ASSIGNED TASK:
Repeat every entry word for word; omit all pictures.

Structured page parsing data:
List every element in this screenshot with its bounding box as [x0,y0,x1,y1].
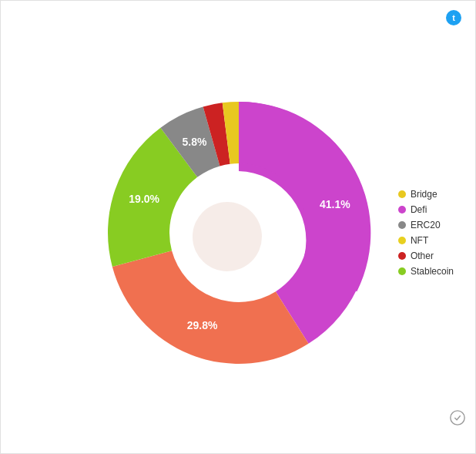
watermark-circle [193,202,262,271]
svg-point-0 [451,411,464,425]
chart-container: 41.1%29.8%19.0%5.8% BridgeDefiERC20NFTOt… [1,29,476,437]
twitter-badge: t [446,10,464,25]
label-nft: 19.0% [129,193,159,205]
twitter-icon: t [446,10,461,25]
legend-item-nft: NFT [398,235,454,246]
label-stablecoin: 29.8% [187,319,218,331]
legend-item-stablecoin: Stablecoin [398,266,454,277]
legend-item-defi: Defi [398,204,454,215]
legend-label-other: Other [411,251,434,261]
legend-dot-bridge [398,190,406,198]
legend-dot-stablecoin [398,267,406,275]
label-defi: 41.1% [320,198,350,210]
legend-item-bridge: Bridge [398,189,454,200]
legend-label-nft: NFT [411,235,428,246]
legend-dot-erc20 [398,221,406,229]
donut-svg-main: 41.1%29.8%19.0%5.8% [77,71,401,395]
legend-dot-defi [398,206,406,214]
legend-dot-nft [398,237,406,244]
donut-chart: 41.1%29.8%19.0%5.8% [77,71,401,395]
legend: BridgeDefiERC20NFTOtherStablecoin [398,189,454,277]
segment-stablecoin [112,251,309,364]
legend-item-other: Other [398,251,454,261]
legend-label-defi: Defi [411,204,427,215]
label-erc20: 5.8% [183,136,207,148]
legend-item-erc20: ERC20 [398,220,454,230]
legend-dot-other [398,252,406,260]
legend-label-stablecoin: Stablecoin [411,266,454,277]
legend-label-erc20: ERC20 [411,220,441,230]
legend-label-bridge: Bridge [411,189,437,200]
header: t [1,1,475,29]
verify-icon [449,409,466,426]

OUTPUT:
List every element in this screenshot with its bounding box as [x0,y0,x1,y1].
watermark-circle [193,202,262,271]
svg-point-0 [451,411,464,425]
chart-container: 41.1%29.8%19.0%5.8% BridgeDefiERC20NFTOt… [1,29,476,437]
twitter-badge: t [446,10,464,25]
label-nft: 19.0% [129,193,159,205]
twitter-icon: t [446,10,461,25]
legend-item-nft: NFT [398,235,454,246]
label-stablecoin: 29.8% [187,319,218,331]
legend-item-stablecoin: Stablecoin [398,266,454,277]
legend-item-defi: Defi [398,204,454,215]
legend-label-other: Other [411,251,434,261]
legend-dot-bridge [398,190,406,198]
legend-dot-stablecoin [398,267,406,275]
label-defi: 41.1% [320,198,350,210]
legend-item-bridge: Bridge [398,189,454,200]
legend-label-nft: NFT [411,235,428,246]
legend-dot-erc20 [398,221,406,229]
donut-svg-main: 41.1%29.8%19.0%5.8% [77,71,401,395]
legend-dot-defi [398,206,406,214]
legend-dot-nft [398,237,406,244]
donut-chart: 41.1%29.8%19.0%5.8% [77,71,401,395]
legend: BridgeDefiERC20NFTOtherStablecoin [398,189,454,277]
segment-stablecoin [112,251,309,364]
legend-item-other: Other [398,251,454,261]
legend-label-defi: Defi [411,204,427,215]
label-erc20: 5.8% [183,136,207,148]
legend-item-erc20: ERC20 [398,220,454,230]
legend-dot-other [398,252,406,260]
legend-label-stablecoin: Stablecoin [411,266,454,277]
legend-label-erc20: ERC20 [411,220,441,230]
legend-label-bridge: Bridge [411,189,437,200]
header: t [1,1,475,29]
verify-icon [449,409,466,426]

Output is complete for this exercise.